INFODEWATANEWS.COM, Denpasar – Kabar mengejutkan datang dari salah satu ogoh-ogoh yang paling dinanti pada malam pengerupukan di kawasan Catur Muka. Ogoh-ogoh karya Banjar Tainsiat dipastikan batal tampil pada Rabu (18/3/2026) malam.

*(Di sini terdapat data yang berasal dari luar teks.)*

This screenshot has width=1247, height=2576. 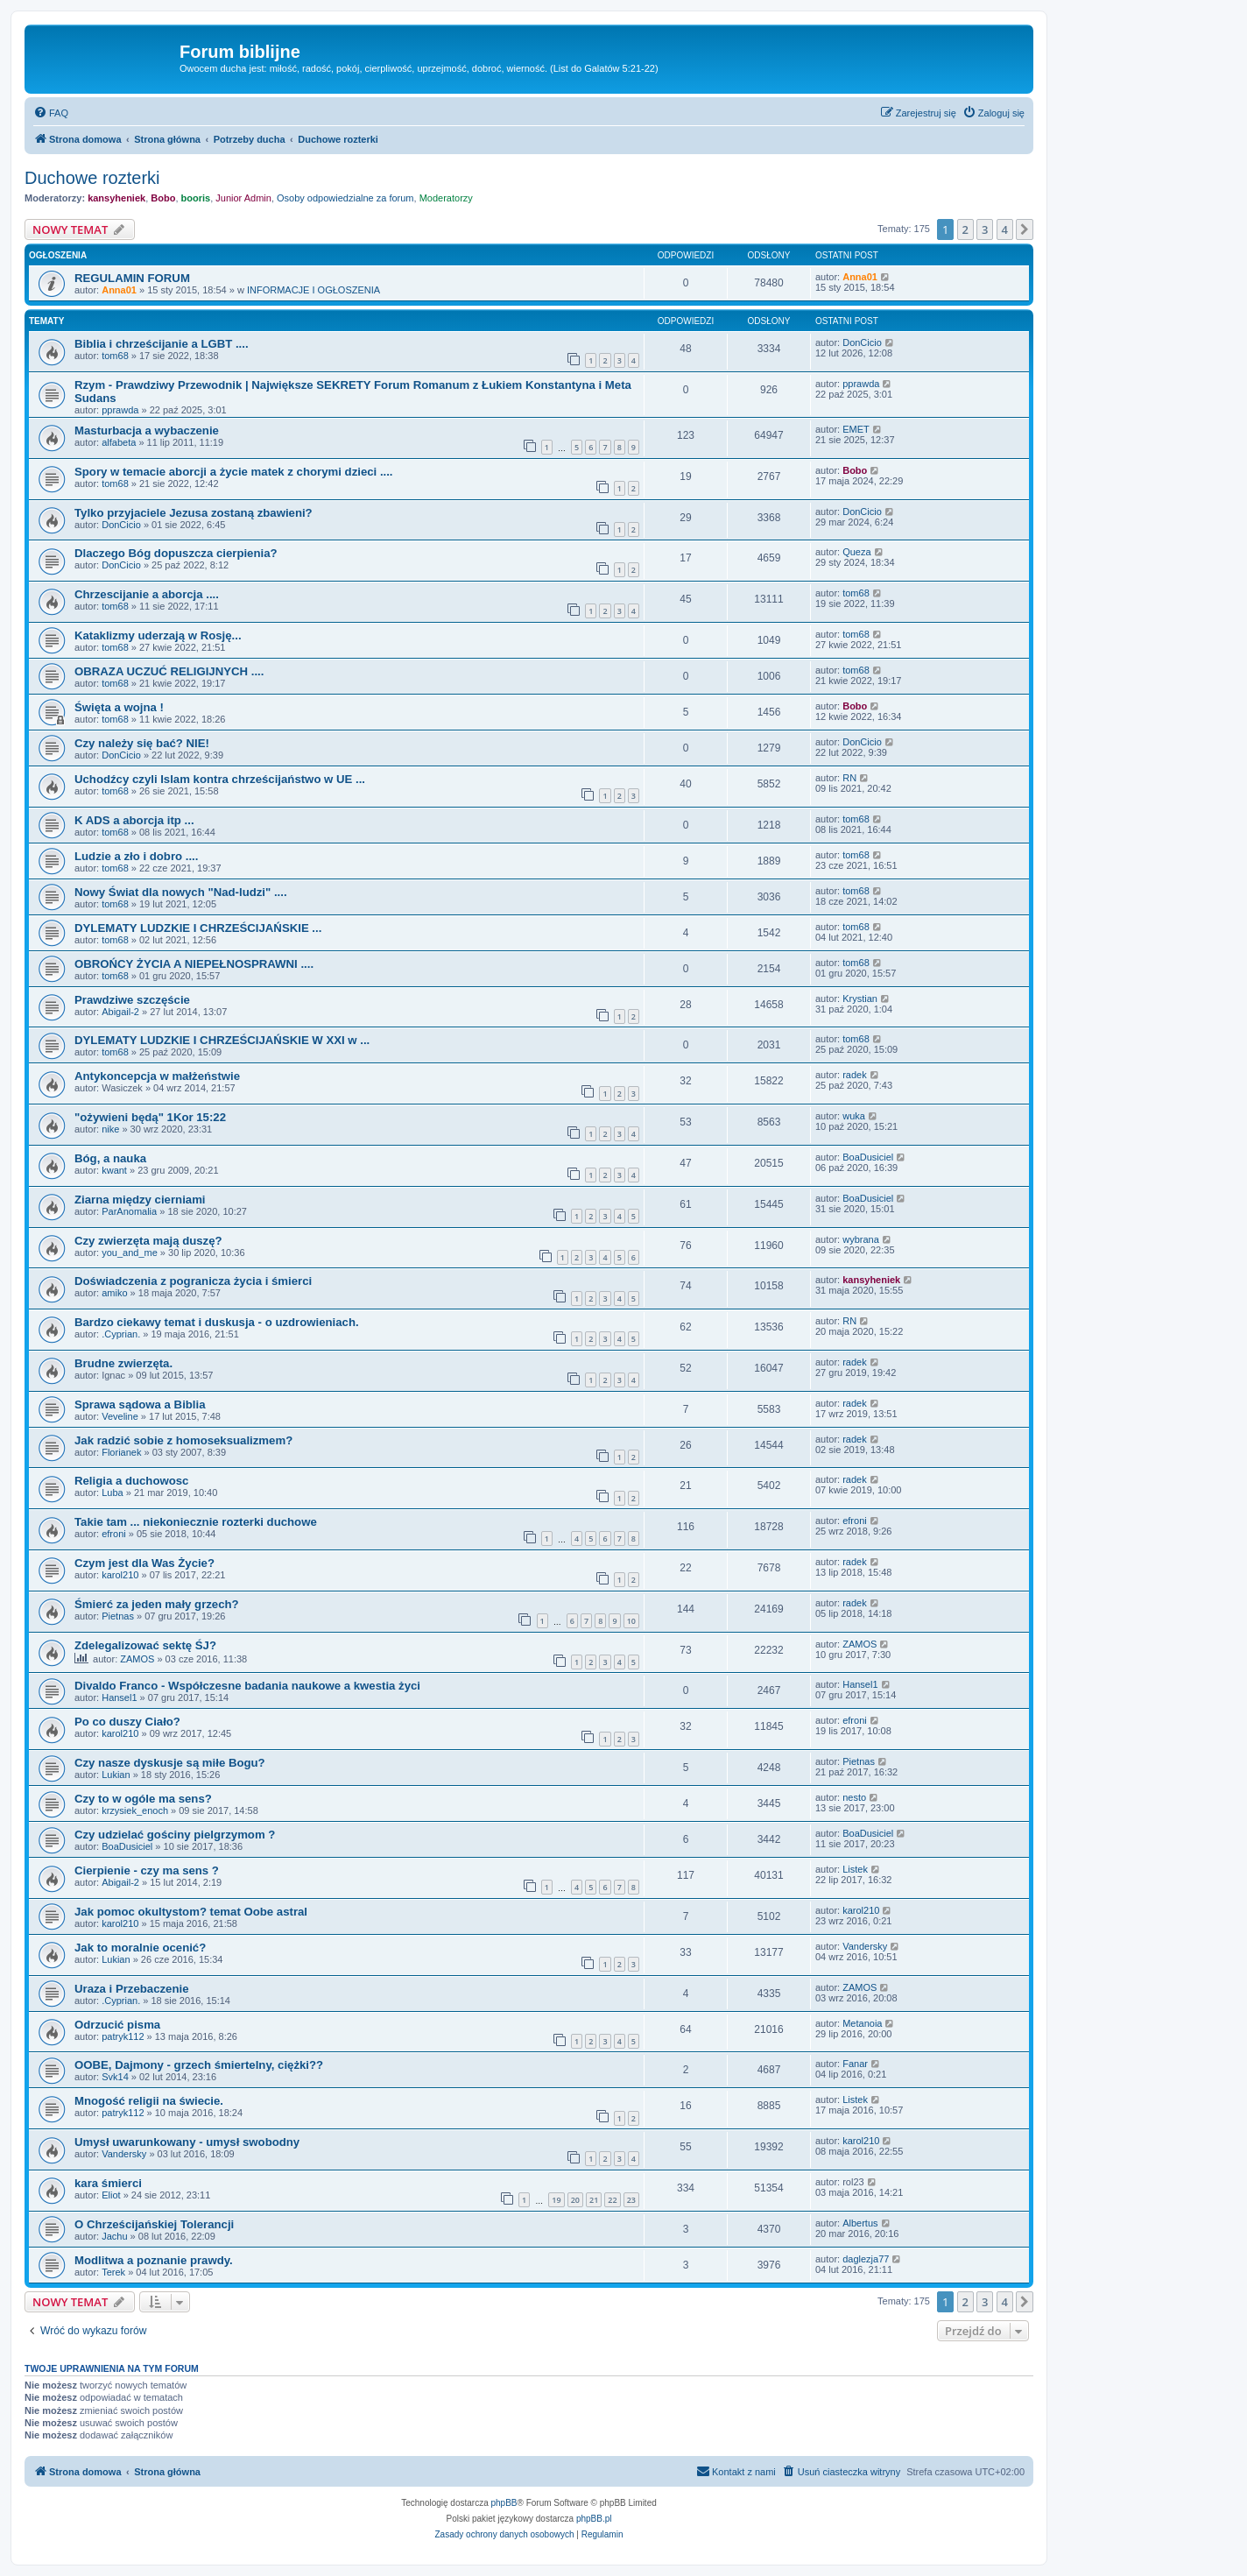 I want to click on alfabeta, so click(x=119, y=442).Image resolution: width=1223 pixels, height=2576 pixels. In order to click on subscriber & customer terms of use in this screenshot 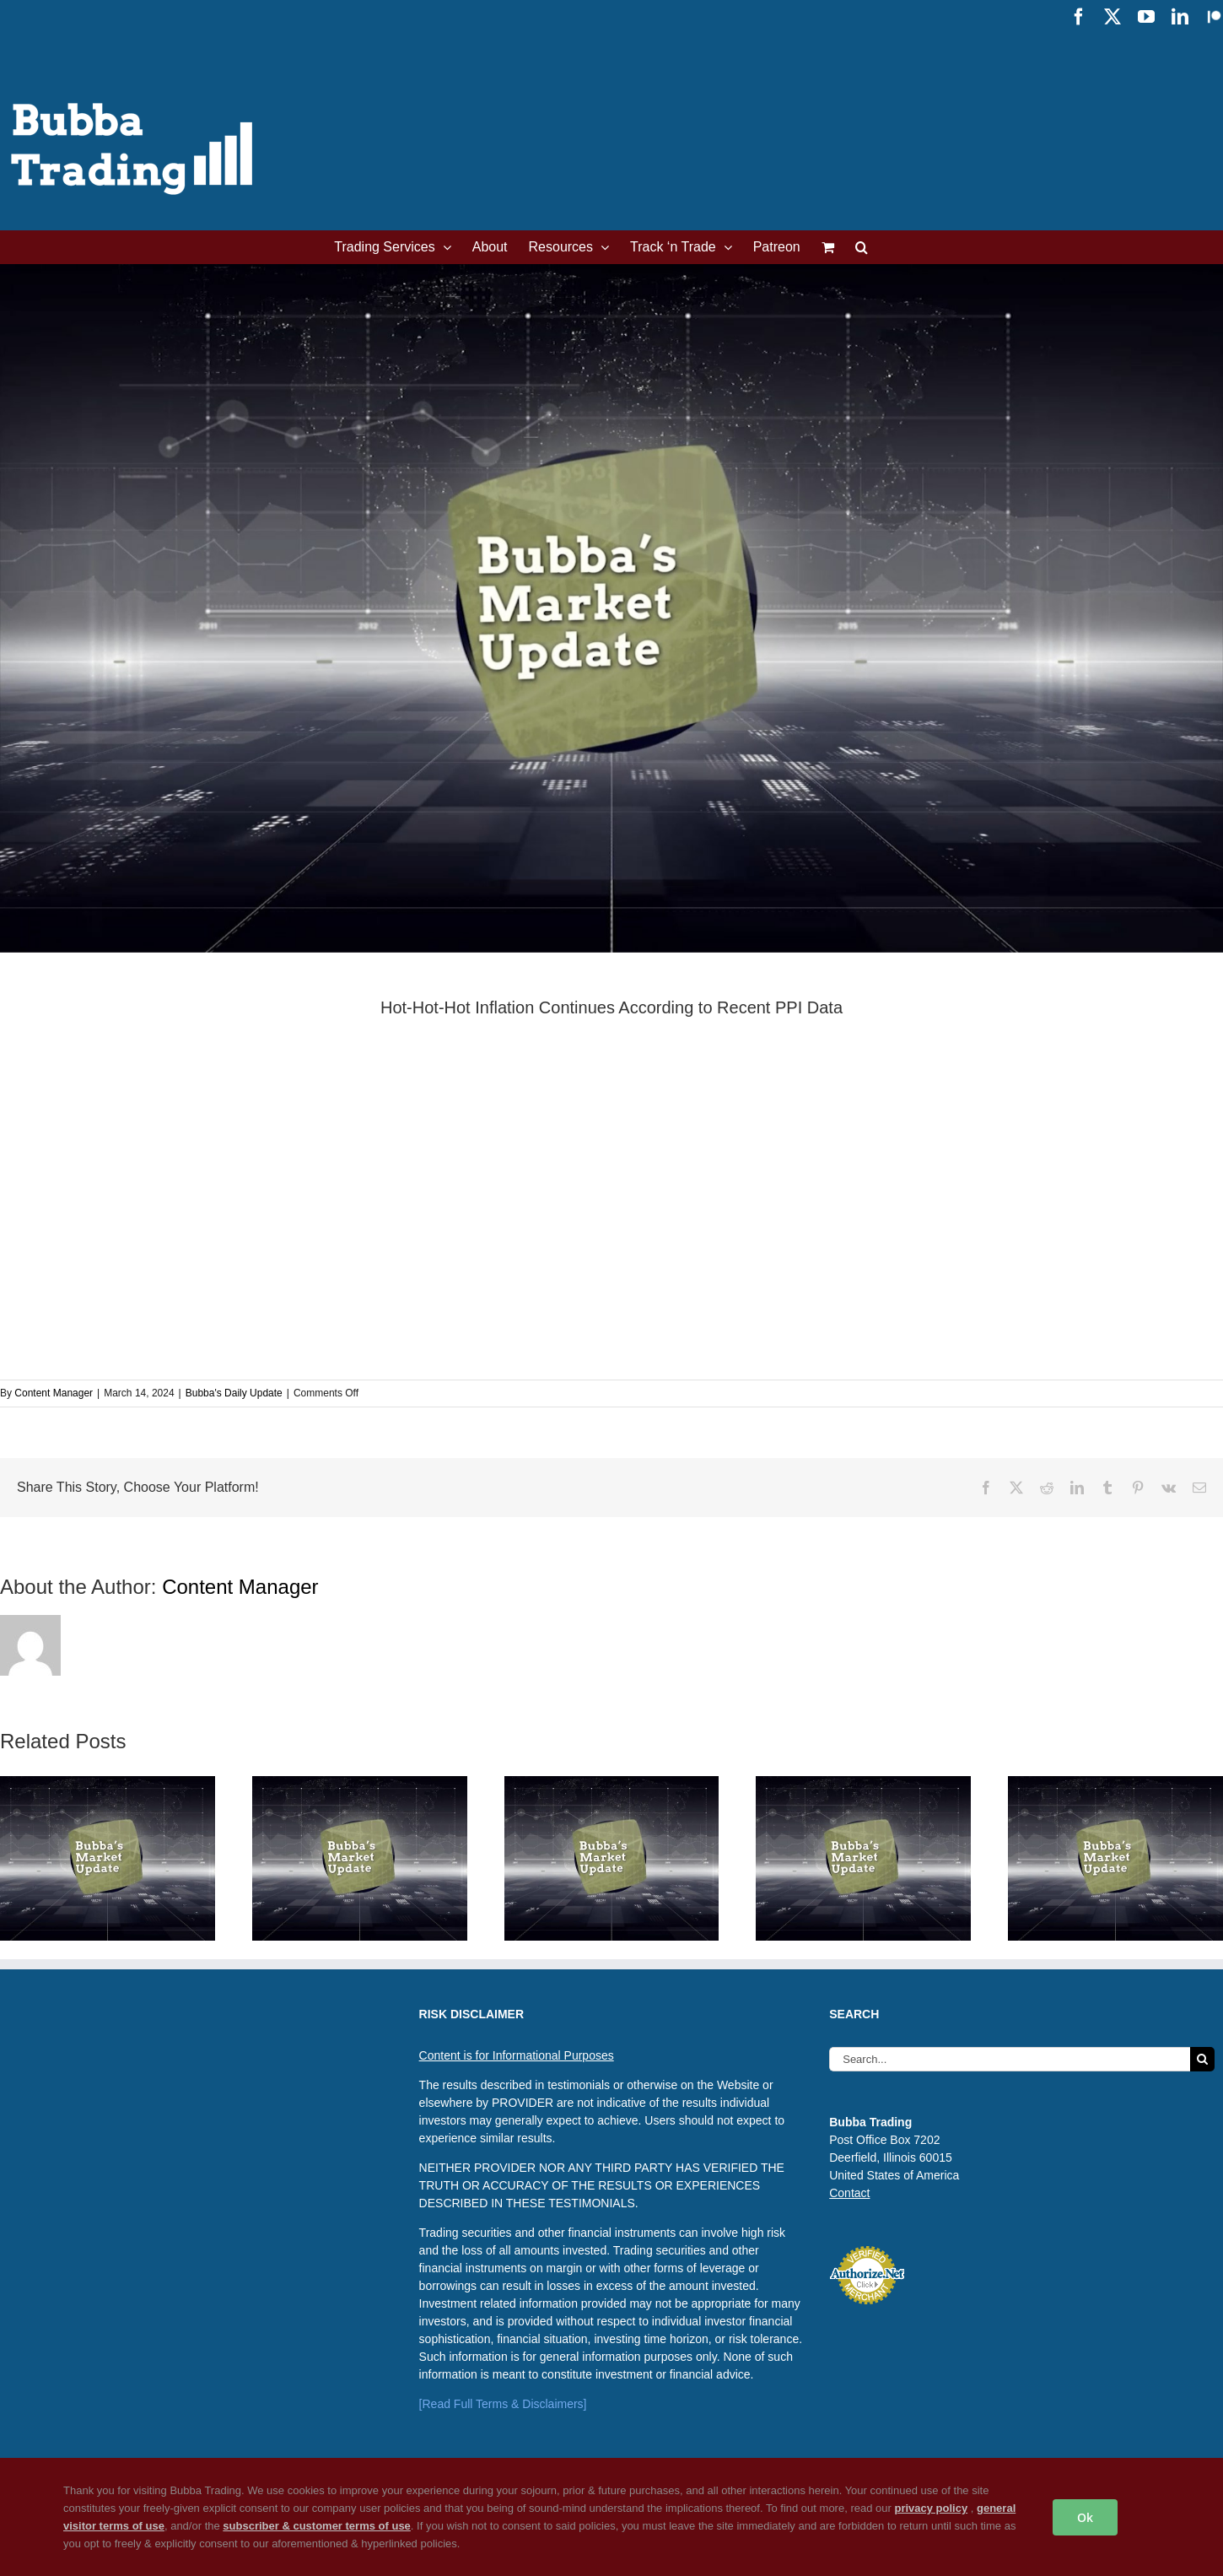, I will do `click(317, 2525)`.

Pembatalan tersebut terjadi setelah bagian sanan dan panggung ogoh-ogoh diketahui telah dibongkar. Selanjutnya, ogoh-ogoh langsung dibawa kembali ke banjar oleh para pemuda setempat. Diduga kuat, kendala teknis menjadi penyebab utama gagalnya ogoh-ogoh tersebut untuk tampil dalam pawai di pusat Kota Denpasar.
Ogoh-ogoh bertema gajah garapan seniman dari Kedux Garage ini sebelumnya menjadi sorotan publik dan ramai diperbincangkan di media sosial. Sejak awal malam, masyarakat telah memadati kawasan Catur Muka untuk menyaksikan langsung karya yang disebut-sebut spektakuler tersebut.
Namun, harapan itu harus pupus. Pada pukul 02.20 WITA Dini Hari, keputusan final diambil: ogoh-ogoh Banjar Tainsiat resmi batal tampil setelah sempat dinanti berjam-jam oleh masyarakat.
Beredarnya video di media sosial turut memperlihatkan sosok kreator dari Kedux Garage yang tampak merenung saat mengetahui karyanya gagal tampil di momen puncak pengerupukan. Informasi yang beredar menyebutkan bahwa kendala terjadi pada bagian mesin atau sistem penggerak yang mengalami kerusakan, sehingga ogoh-ogoh tidak memungkinkan untuk diarak sesuai rencana.
Penjelasan resmi disampaikan oleh Ketua I STT Yowana Saka Bhuana Banjar Tainsiat, Putu Alfin Pratama Putra, terkait gagalnya ogoh-ogoh "Gajah" saat akan menuju kawasan Catur Muka.
Dalam pernyataannya melalui video resmi yang beredar di media sosial, ia menyebutkan bahwa kendala yang terjadi berada di luar prediksi. Sebelumnya, kondisi ogoh-ogoh dinilai aman, namun saat dalam perjalanan sempat mengalami kerusakan yang kemudian diperbaiki. Meski sempat diperbaiki, bagian tersebut kembali mengalami patah sehingga ogoh-ogoh tidak memungkinkan untuk dilanjutkan menuju lokasi utama.
Pihaknya juga menyampaikan permohonan maaf kepada masyarakat yang telah menunggu dengan antusias penampilan ogoh-ogoh tersebut.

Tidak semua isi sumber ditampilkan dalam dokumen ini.